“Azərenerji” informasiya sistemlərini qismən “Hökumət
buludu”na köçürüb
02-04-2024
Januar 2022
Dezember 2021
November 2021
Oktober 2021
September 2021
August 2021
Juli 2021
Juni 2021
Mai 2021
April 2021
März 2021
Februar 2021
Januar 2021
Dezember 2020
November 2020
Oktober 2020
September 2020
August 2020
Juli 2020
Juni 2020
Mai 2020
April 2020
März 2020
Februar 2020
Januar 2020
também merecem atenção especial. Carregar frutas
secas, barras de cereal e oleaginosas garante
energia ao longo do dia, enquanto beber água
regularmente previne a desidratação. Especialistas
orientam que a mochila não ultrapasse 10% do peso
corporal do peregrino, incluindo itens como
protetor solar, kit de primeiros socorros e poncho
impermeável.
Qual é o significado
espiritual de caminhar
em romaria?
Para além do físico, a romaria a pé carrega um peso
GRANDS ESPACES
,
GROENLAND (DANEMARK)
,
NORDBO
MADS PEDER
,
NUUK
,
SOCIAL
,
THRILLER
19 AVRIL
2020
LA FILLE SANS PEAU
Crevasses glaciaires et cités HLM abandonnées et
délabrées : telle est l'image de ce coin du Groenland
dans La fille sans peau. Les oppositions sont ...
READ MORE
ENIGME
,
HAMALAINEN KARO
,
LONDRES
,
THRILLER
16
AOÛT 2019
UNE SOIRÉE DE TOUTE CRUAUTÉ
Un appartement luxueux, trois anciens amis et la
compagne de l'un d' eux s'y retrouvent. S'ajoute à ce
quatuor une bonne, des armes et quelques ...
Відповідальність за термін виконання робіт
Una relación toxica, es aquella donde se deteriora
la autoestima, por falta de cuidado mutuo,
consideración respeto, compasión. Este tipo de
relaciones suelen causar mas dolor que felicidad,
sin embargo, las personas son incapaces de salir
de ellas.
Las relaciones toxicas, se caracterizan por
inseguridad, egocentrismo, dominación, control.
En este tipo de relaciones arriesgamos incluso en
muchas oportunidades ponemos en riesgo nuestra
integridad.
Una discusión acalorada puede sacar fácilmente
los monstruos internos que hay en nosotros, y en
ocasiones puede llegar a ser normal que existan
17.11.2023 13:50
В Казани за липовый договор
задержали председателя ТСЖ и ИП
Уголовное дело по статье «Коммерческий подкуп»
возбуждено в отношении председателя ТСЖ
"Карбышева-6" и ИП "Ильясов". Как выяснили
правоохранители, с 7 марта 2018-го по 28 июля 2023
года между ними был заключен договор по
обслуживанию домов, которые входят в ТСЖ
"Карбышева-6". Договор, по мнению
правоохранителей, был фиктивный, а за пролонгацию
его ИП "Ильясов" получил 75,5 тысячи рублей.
□ □ □
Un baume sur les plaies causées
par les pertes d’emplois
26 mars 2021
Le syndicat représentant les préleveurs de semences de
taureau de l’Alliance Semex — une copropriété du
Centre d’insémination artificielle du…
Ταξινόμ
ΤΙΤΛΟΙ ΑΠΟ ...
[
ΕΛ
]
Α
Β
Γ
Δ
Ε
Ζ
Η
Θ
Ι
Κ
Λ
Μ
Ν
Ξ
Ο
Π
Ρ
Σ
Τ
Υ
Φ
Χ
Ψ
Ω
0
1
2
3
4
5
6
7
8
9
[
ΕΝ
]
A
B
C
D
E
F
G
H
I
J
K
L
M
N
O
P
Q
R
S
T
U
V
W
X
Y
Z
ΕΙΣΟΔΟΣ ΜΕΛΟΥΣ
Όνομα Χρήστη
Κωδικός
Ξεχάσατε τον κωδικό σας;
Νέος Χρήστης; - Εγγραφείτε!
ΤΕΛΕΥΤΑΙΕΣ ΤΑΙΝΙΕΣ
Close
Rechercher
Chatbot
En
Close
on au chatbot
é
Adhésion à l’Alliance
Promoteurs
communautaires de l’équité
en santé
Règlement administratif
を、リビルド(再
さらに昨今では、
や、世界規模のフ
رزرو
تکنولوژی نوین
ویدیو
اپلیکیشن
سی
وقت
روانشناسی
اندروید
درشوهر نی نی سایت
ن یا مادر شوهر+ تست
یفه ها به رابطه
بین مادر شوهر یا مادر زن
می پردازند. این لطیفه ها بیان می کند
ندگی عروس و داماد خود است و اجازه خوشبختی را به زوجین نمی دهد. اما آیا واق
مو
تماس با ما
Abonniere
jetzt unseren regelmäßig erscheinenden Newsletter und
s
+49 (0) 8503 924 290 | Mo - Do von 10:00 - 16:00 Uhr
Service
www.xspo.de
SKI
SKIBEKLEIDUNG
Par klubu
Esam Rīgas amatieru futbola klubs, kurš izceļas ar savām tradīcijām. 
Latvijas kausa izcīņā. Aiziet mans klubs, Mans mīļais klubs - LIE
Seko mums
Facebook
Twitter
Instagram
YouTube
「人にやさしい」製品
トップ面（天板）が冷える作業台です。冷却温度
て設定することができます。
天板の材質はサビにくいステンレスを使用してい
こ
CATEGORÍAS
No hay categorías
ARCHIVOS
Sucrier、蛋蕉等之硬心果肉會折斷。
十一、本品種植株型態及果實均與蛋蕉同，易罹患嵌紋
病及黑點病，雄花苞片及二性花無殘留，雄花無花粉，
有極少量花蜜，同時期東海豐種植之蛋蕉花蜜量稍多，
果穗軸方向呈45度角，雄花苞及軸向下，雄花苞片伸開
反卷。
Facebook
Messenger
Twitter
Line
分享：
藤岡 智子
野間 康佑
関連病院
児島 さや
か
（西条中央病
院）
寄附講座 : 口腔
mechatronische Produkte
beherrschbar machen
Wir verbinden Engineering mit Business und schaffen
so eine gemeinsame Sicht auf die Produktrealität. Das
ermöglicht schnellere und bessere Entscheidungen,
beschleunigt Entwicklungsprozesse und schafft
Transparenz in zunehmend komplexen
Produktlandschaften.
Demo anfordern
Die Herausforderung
□ □ □
> **Work instruction**
In the material above, find each line containing the word "tipo" and copy it.

> **Result of this exercise**
consideración respeto, compasión. Este tipo de
En este tipo de relaciones arriesgamos incluso en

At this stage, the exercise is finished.